• **TASK BRIEF**: Your answer must be the full listing, reproduced exactly, minus any pictures.

(SOURCE MATERIAL)

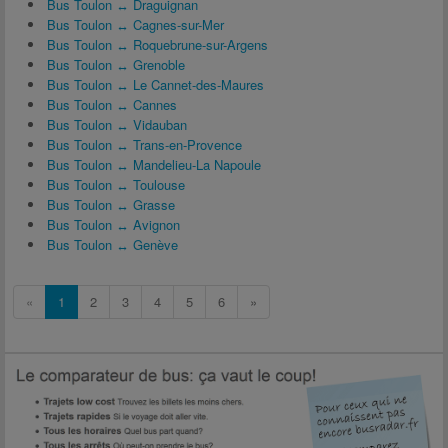
Bus Toulon ↔ Draguignan
Bus Toulon ↔ Cagnes-sur-Mer
Bus Toulon ↔ Roquebrune-sur-Argens
Bus Toulon ↔ Grenoble
Bus Toulon ↔ Le Cannet-des-Maures
Bus Toulon ↔ Cannes
Bus Toulon ↔ Vidauban
Bus Toulon ↔ Trans-en-Provence
Bus Toulon ↔ Mandelieu-La Napoule
Bus Toulon ↔ Toulouse
Bus Toulon ↔ Grasse
Bus Toulon ↔ Avignon
Bus Toulon ↔ Genève
«
1
2
3
4
5
6
»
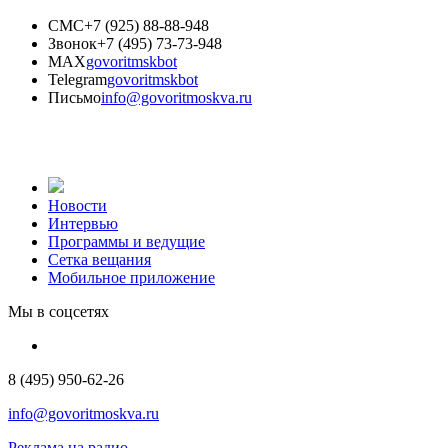
СМС
+7 (925) 88-88-948
Звонок
+7 (495) 73-73-948
MAX
govoritmskbot
Telegram
govoritmskbot
Письмо
info@govoritmoskva.ru
Новости
Интервью
Программы и ведущие
Сетка вещания
Мобильное приложение
Мы в соцсетях
8 (495) 950-62-26
info@govoritmoskva.ru
Реклама на радио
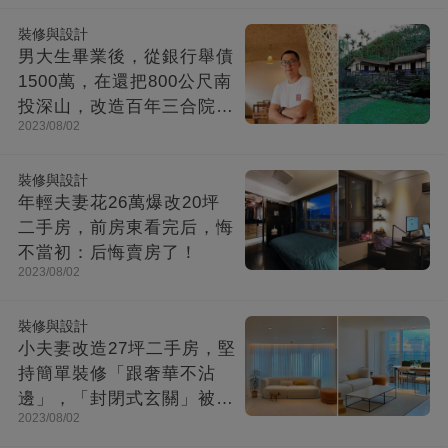
裝修與設計
男大生畢業後，從銀行舉債
1500萬，在還把800公尺南
投深山，改造百年三合院，
2023/08/02
成「台灣最美民宿」!
裝修與設計
年輕夫妻花26萬爆改20坪
二手房，前房東看完后，悔
不當初：后悔賣房了！
2023/08/02
裝修與設計
小夫妻改造27坪二手房，堅
持簡單裝修「跟奢華不沾
邊」，「封閉式玄關」被贊
2023/08/02
爆：這就是夢想中的家！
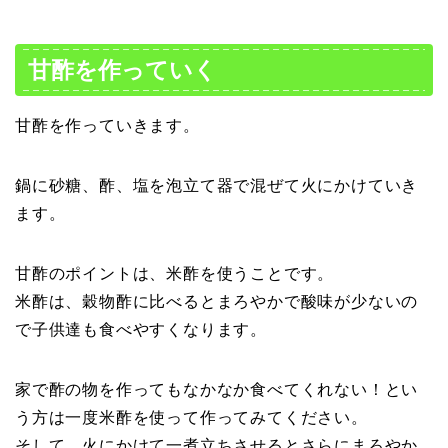
甘酢を作っていく
甘酢を作っていきます。
鍋に砂糖、酢、塩を泡立て器で混ぜて火にかけていき
ます。
甘酢のポイントは、米酢を使うことです。
米酢は、穀物酢に比べるとまろやかで酸味が少ないの
で子供達も食べやすくなります。
家で酢の物を作ってもなかなか食べてくれない！とい
う方は一度米酢を使って作ってみてください。
そして、火にかけて一煮立ちさせるとさらにまろやか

(End SOURCE MATERIAL)

• **RESULT OF THIS TASK**:
Bus Toulon ↔ Draguignan
Bus Toulon ↔ Cagnes-sur-Mer
Bus Toulon ↔ Roquebrune-sur-Argens
Bus Toulon ↔ Grenoble
Bus Toulon ↔ Le Cannet-des-Maures
Bus Toulon ↔ Cannes
Bus Toulon ↔ Vidauban
Bus Toulon ↔ Trans-en-Provence
Bus Toulon ↔ Mandelieu-La Napoule
Bus Toulon ↔ Toulouse
Bus Toulon ↔ Grasse
Bus Toulon ↔ Avignon
Bus Toulon ↔ Genève
«
1
2
3
4
5
6
»
СМС
+7 (925) 88-88-948
Звонок
+7 (495) 73-73-948
MAX
govoritmskbot
Telegram
govoritmskbot
Письмо
info@govoritmoskva.ru
Новости
Интервью
Программы и ведущие
Сетка вещания
Мобильное приложение
Мы в соцсетях
8 (495) 950-62-26
info@govoritmoskva.ru
Реклама на радио
裝修與設計
男大生畢業後，從銀行舉債
1500萬，在還把800公尺南
投深山，改造百年三合院，
2023/08/02
成「台灣最美民宿」!
裝修與設計
年輕夫妻花26萬爆改20坪
二手房，前房東看完后，悔
不當初：后悔賣房了！
2023/08/02
裝修與設計
小夫妻改造27坪二手房，堅
持簡單裝修「跟奢華不沾
邊」，「封閉式玄關」被贊
2023/08/02
爆：這就是夢想中的家！
甘酢を作っていく
甘酢を作っていきます。
鍋に砂糖、酢、塩を泡立て器で混ぜて火にかけていき
ます。
甘酢のポイントは、米酢を使うことです。
米酢は、穀物酢に比べるとまろやかで酸味が少ないの
で子供達も食べやすくなります。
家で酢の物を作ってもなかなか食べてくれない！とい
う方は一度米酢を使って作ってみてください。
そして、火にかけて一煮立ちさせるとさらにまろやか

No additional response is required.